## What you are asked to do:
Scan the records for "значення". Report each line that includes it.

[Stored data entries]

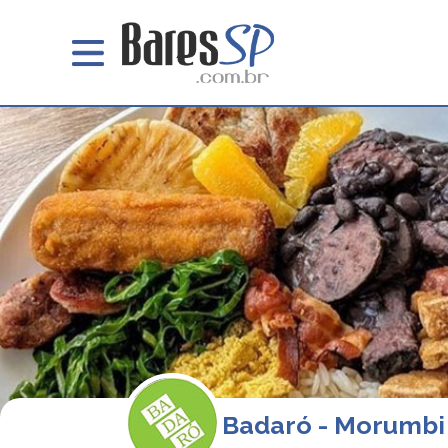
Badaró - Morumbi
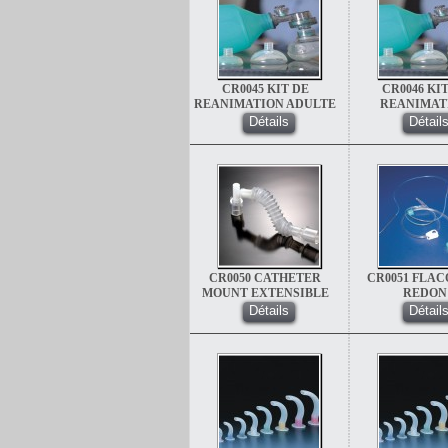
CR0045 KIT DE
CR0046 KI
REANIMATION ADULTE
REANIMAT
REUTILISABLE
PEDIATRI
Détails
Détail
(AUTOCLAVABLE)
REUTILISA
(AUTOCLAVA
CR0050 CATHETER
CR0051 FLAC
MOUNT EXTENSIBLE
REDON
Détails
Détail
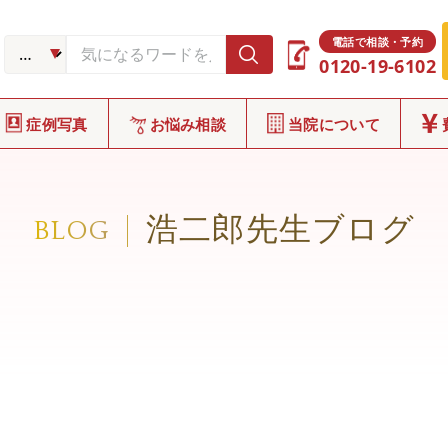
電話で相談・予約
0120-19-6102
症例写真
お悩み相談
当院について
浩二郎先生ブログ
BLOG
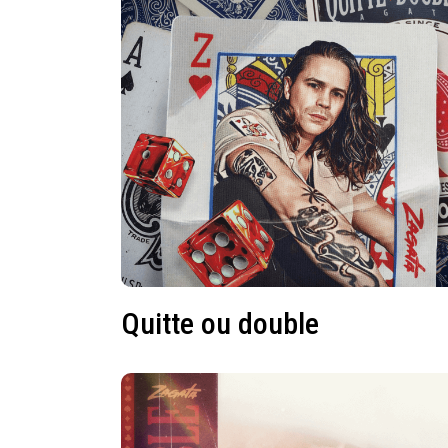
Quitte ou double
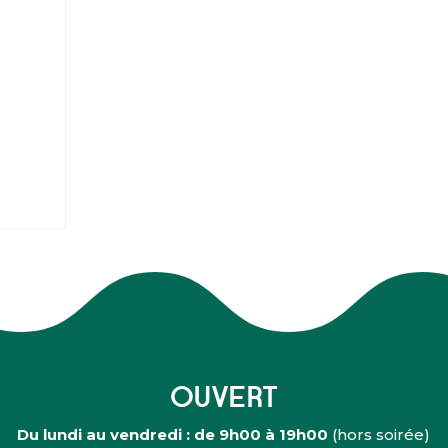
OUVERT
Du lundi au vendredi : de 9h00 à 19h00
(hors soirée)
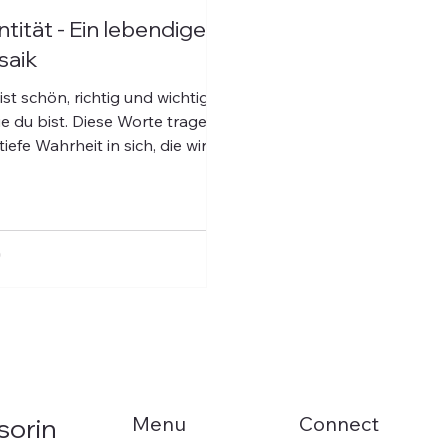
ntität - Ein lebendiges
saik
st schön, richtig und wichtig,
ie du bist. Diese Worte tragen
tiefe Wahrheit in sich, die wir
m Lärm des Alltags...
Menu
Connect
sorin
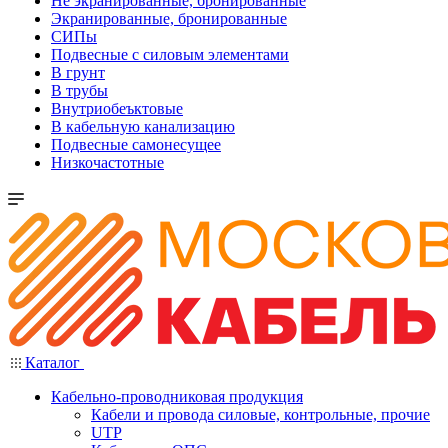
Не экранированные, бронированные
Экранированные, бронированные
СИПы
Подвесные с силовым элементами
В грунт
В трубы
Внутриобеъктовые
В кабельную канализацию
Подвесные самонесущее
Низкочастотные
Каталог
Кабельно-проводниковая продукция
Кабели и провода силовые, контрольные, прочие
UTP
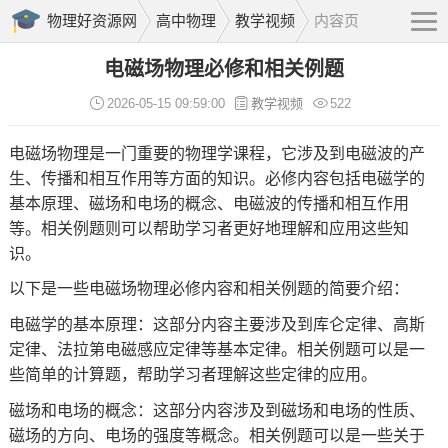
物理好资源网
高中物理
教学视频
内容页
电磁场物理必修和相关例题
2026-05-15 09:59:00
教学视频
522
电磁场物理是一门重要的物理学课程，它涉及到电磁波的产
生、传播和相互作用等方面的知识。必修内容包括电磁学的
基本原理、磁场和电场的概念、电磁波的传播和相互作用
等。相关例题则可以帮助学习者更好地理解和应用这些知
识。
以下是一些电磁场物理必修内容和相关例题的简要介绍：
电磁学的基本原理：这部分内容主要涉及到库仑定律、高斯
定律、法拉第电磁感应定律等基本定律。相关例题可以是一
些简单的计算题，帮助学习者理解这些定律的应用。
磁场和电场的概念：这部分内容涉及到磁场和电场的性质、
磁场的方向、电场的强度等概念。相关例题可以是一些关于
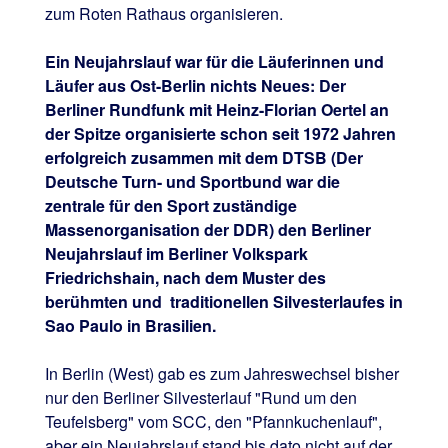
zum Roten Rathaus organisieren.
Ein Neujahrslauf war für die Läuferinnen und
Läufer aus Ost-Berlin nichts Neues: Der
Berliner Rundfunk mit Heinz-Florian Oertel an
der Spitze organisierte schon seit 1972 Jahren
erfolgreich zusammen mit dem DTSB (Der
Deutsche Turn- und Sportbund war die
zentrale für den Sport zuständige
Massenorganisation der DDR) den Berliner
Neujahrslauf im Berliner Volkspark
Friedrichshain, nach dem Muster des
berühmten und traditionellen Silvesterlaufes in
Sao Paulo in Brasilien.
In Berlin (West) gab es zum Jahreswechsel bisher
nur den Berliner Silvesterlauf "Rund um den
Teufelsberg" vom SCC, den "Pfannkuchenlauf",
aber ein Neujahrslauf stand bis dato nicht auf der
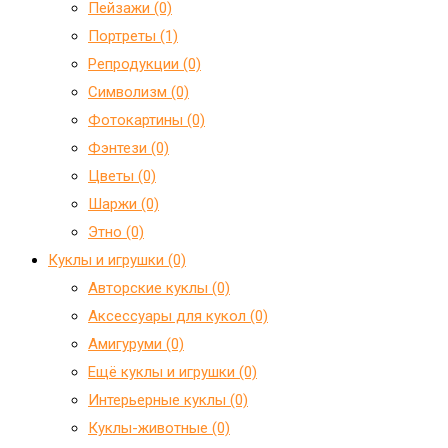
Пейзажи (0)
Портреты (1)
Репродукции (0)
Символизм (0)
Фотокартины (0)
Фэнтези (0)
Цветы (0)
Шаржи (0)
Этно (0)
Куклы и игрушки (0)
Авторские куклы (0)
Аксессуары для кукол (0)
Амигуруми (0)
Ещё куклы и игрушки (0)
Интерьерные куклы (0)
Куклы-животные (0)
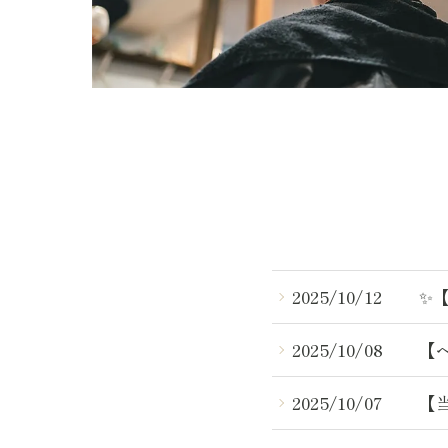
2025/10/12
✨
2025/10/08
【
2025/10/07
【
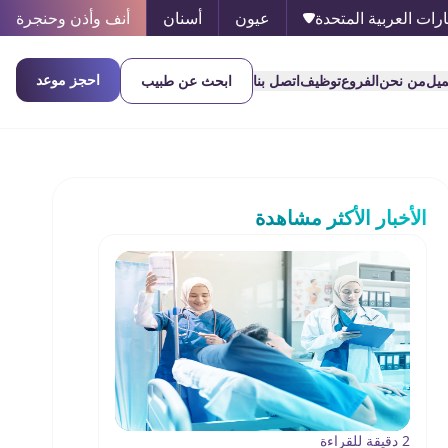
ارات العربية المتحدة
عيون
أسنان
أنف وأذن وحنجرة
احجز موعد
ميل
من نحن
الفروع
توظيف
اتصل بنا
ابحث عن طبيب
الأخبار الأكثر مشاهدة
2 دقيقة للقراءة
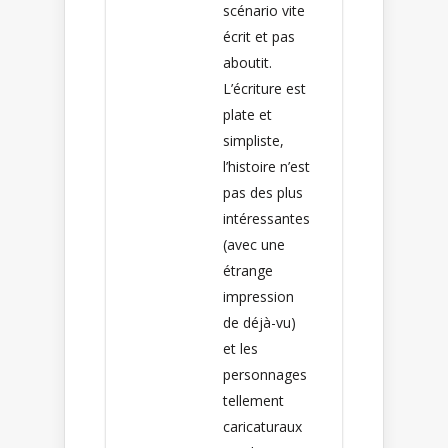
scénario vite
écrit et pas
aboutit.
L’écriture est
plate et
simpliste,
l’histoire n’est
pas des plus
intéressantes
(avec une
étrange
impression
de déjà-vu)
et les
personnages
tellement
caricaturaux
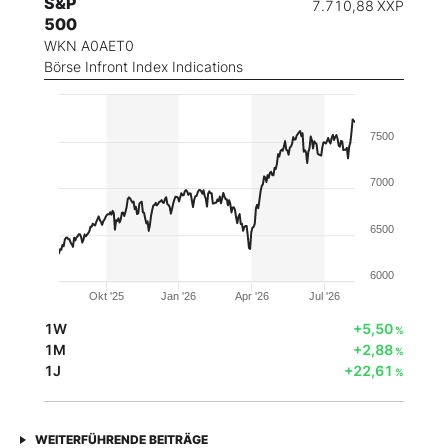
S&P
7.710,88
XXP
500
WKN A0AET0
Börse Infront Index Indications
7500
7000
6500
6000
Okt '25
Jan '26
Apr '26
Jul '26
1W
+5,50
%
1M
+2,88
%
1J
+22,61
%
WEITERFÜHRENDE BEITRÄGE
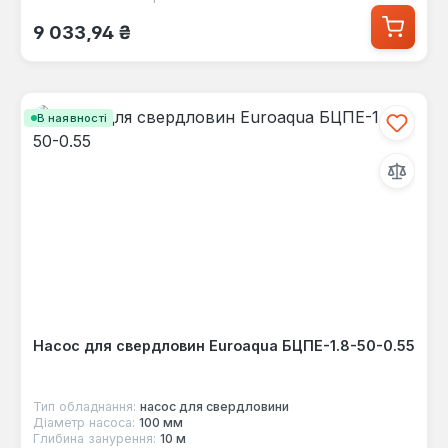
Звичайна ціна:
9 033,94 ₴
В наявності
Насос для свердловин Euroaqua БЦПЕ-1.8-50-0.55
Тип обладнання:
насос для свердловини
Діаметр насоса:
100 мм
Глибина занурення:
10 м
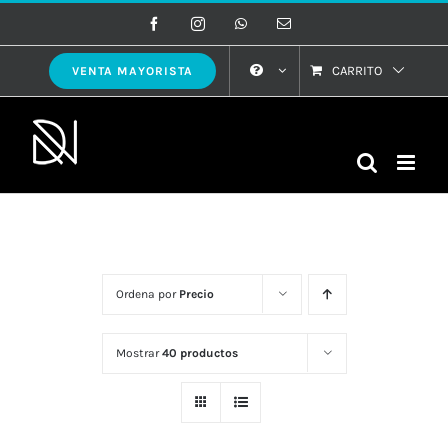
Saltar
Facebook
Instagram
WhatsApp
Correo
electrónico
al
contenido
CARRITO
VENTA MAYORISTA
Ordena por
Precio
Mostrar
40 productos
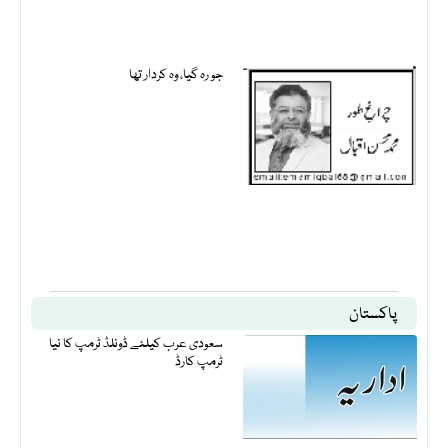
جو رہ گیا، وہ کردار تھا
پاکستان
سعودی عرب کیلئے ڈونلڈ ٹرمپ کا نیا
ٹرمپ کارڈ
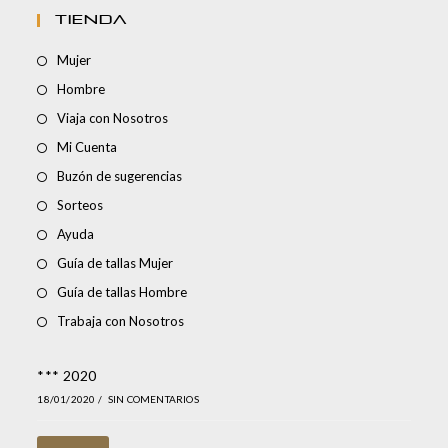
TIENDA
Mujer
Hombre
Viaja con Nosotros
Mi Cuenta
Buzón de sugerencias
Sorteos
Ayuda
Guía de tallas Mujer
Guía de tallas Hombre
Trabaja con Nosotros
*** 2020
18/01/2020
/
SIN COMENTARIOS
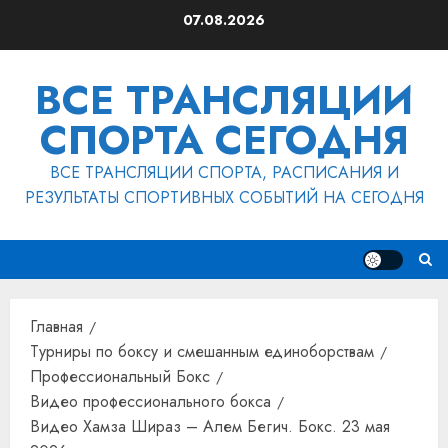
Перейти
07.08.2026
к
содержимому
ВСЕ ТРАНСЛЯЦИИ
СПОРТА СЕГОДНЯ
ВСЕ ТРАНСЛЯЦИИ СПОРТА, РАСПИСАНИЯ И
РЕЗУЛЬТАТЫ СПОРТИВНЫХ СОБЫТИЙ НА СЕГОДНЯ
Главная
Турниры по боксу и смешанным единоборствам
Профессиональный Бокс
Видео профессионального бокса
Видео Хамза Шираз – Алем Бегич. Бокс. 23 мая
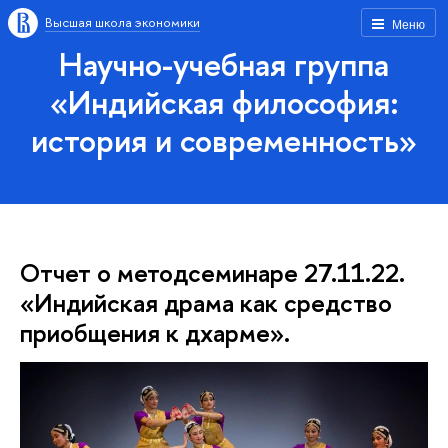
Высшая школа экономики
Меню
Научно-учебная группа
«Индийская философия:
история и современность»
Отчет о методсеминаре 27.11.22.
«Индийская драма как средство
приобщения к дхарме».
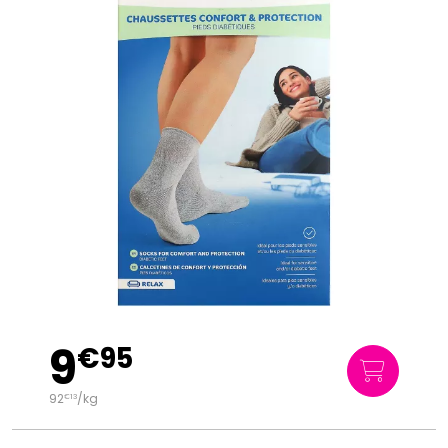
9
€
95
92
/kg
€
13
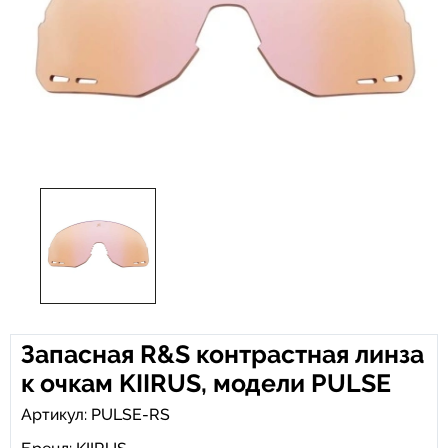
Запасная R&S контрастная линза
к очкам KIIRUS, модели PULSE
Артикул: PULSE-RS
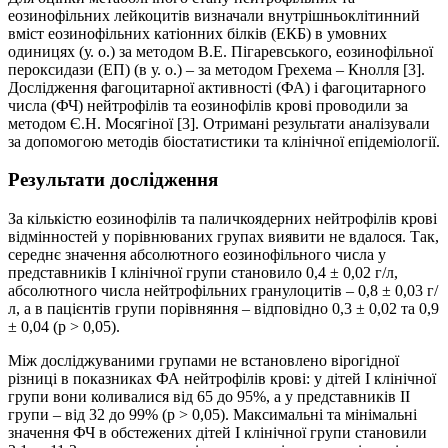
еозинофільних лейкоцитів визначали внутрішньоклітинний
вміст еозинофільних катіонних білків (ЕКБ) в умовних
одиницях (у. о.) за методом В.Е. Пігаревського, еозинофільної
пероксидази (ЕП) (в у. о.) – за методом Грехема – Кнолля [3].
Дослідження фагоцитарної активності (ФА) і фагоцитарного
числа (ФЧ) нейтрофілів та еозинофілів крові проводили за
методом Є.Н. Мосягіної [3]. Отримані результати аналізували
за допомогою методів біостатистики та клінічної епідеміології.
Результати дослідження
За кількістю еозинофілів та паличкоядерних нейтрофілів крові
відмінностей у порівнюваних групах виявити не вдалося. Так,
середнє значення абсолютного еозино­фільного числа у
представників I клінічної групи становило 0,4 ± 0,02 г/л,
абсолютного числа нейтрофільних гранулоцитів – 0,8 ± 0,03 г/
л, а в пацієнтів групи порівняння – відповідно 0,3 ± 0,02 та 0,9
± 0,04 (р > 0,05).
Між досліджуваними групами не встановлено вірогідної
різниці в показниках ФА нейтрофілів крові: у дітей I клінічної
групи вони коливалися від 65 до 95%, а у представників II
групи – від 32 до 99% (р > 0,05). Максимальні та мінімальні
значення ФЧ в обстежених дітей I клінічної групи становили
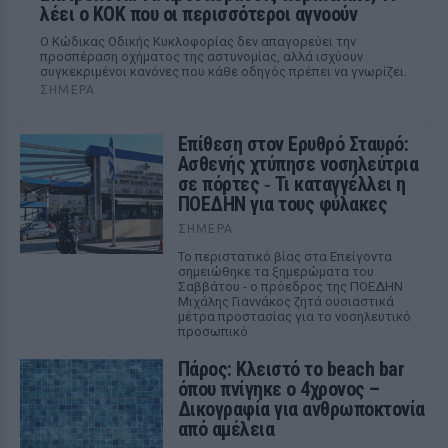
λέει ο ΚΟΚ που οι περισσότεροι αγνοούν
Ο Κώδικας Οδικής Κυκλοφορίας δεν απαγορεύει την
προσπέραση οχήματος της αστυνομίας, αλλά ισχύουν
συγκεκριμένοι κανόνες που κάθε οδηγός πρέπει να γνωρίζει.
ΣΉΜΕΡΑ
Επίθεση στον Ερυθρό Σταυρό:
Ασθενής χτύπησε νοσηλεύτρια
σε πόρτες ‑ Τι καταγγέλλει η
ΠΟΕΔΗΝ για τους φύλακες
ΣΉΜΕΡΑ
Το περιστατικό βίας στα Επείγοντα
σημειώθηκε τα ξημερώματα του
Σαββάτου - ο πρόεδρος της ΠΟΕΔΗΝ
Μιχάλης Γιαννάκος ζητά ουσιαστικά
μέτρα προστασίας για το νοσηλευτικό
προσωπικό
Πάρος: Κλειστό το beach bar
όπου πνίγηκε ο 4χρονος –
Δικογραφία για ανθρωποκτονία
από αμέλεια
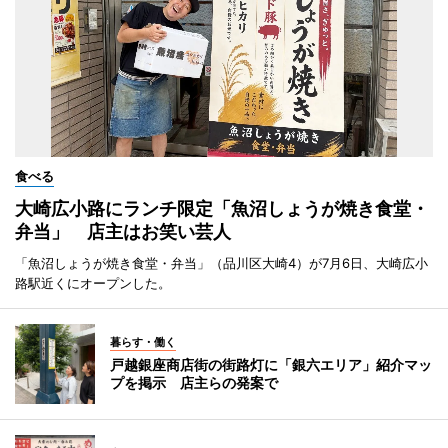
食べる
大崎広小路にランチ限定「魚沼しょうが焼き食堂・
弁当」 店主はお笑い芸人
「魚沼しょうが焼き食堂・弁当」（品川区大崎4）が7月6日、大崎広小
路駅近くにオープンした。
暮らす・働く
戸越銀座商店街の街路灯に「銀六エリア」紹介マッ
プを掲示 店主らの発案で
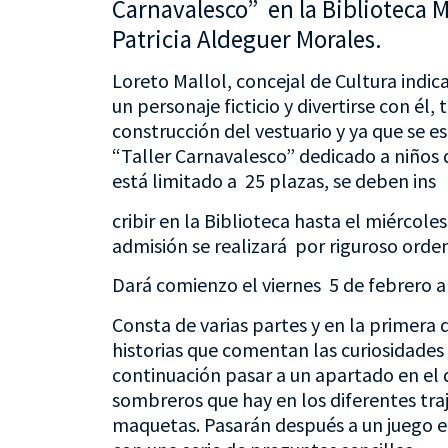
Carnavalesco” en la Biblioteca M
Patricia Aldeguer Morales.
Loreto Mallol, concejal de Cultura indi
un personaje ficticio y divertirse con él
construcción del vestuario y ya que se 
“Taller Carnavalesco” dedicado a niños 
está limitado a 25 plazas, se deben ins
cribir en la Biblioteca hasta el miércoles
admisión se realizará por riguroso orden
Dará comienzo el viernes 5 de febrero a l
Consta de varias partes y en la primera
historias que comentan las curiosidades
continuación pasar a un apartado en el 
sombreros que hay en los diferentes tra
maquetas. Pasarán después a un juego en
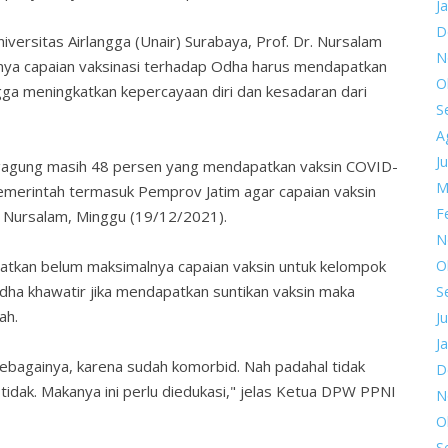
J
D
ersitas Airlangga (Unair) Surabaya, Prof. Dr. Nursalam
N
nya capaian vaksinasi terhadap Odha harus mendapatkan
O
gga meningkatkan kepercayaan diri dan kesadaran dari
S
A
Ju
ungagung masih 48 persen yang mendapatkan vaksin COVID-
M
merintah termasuk Pemprov Jatim agar capaian vaksin
F
 Nursalam, Minggu (19/12/2021).
N
O
atkan belum maksimalnya capaian vaksin untuk kelompok
dha khawatir jika mendapatkan suntikan vaksin maka
S
ah.
Ju
J
sebagainya, karena sudah komorbid. Nah padahal tidak
D
 tidak. Makanya ini perlu diedukasi," jelas Ketua DPW PPNI
N
O
S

## The answer:
середнє значення абсолютного еозино­фільного числа у
значення ФЧ в обстежених дітей I клінічної групи становили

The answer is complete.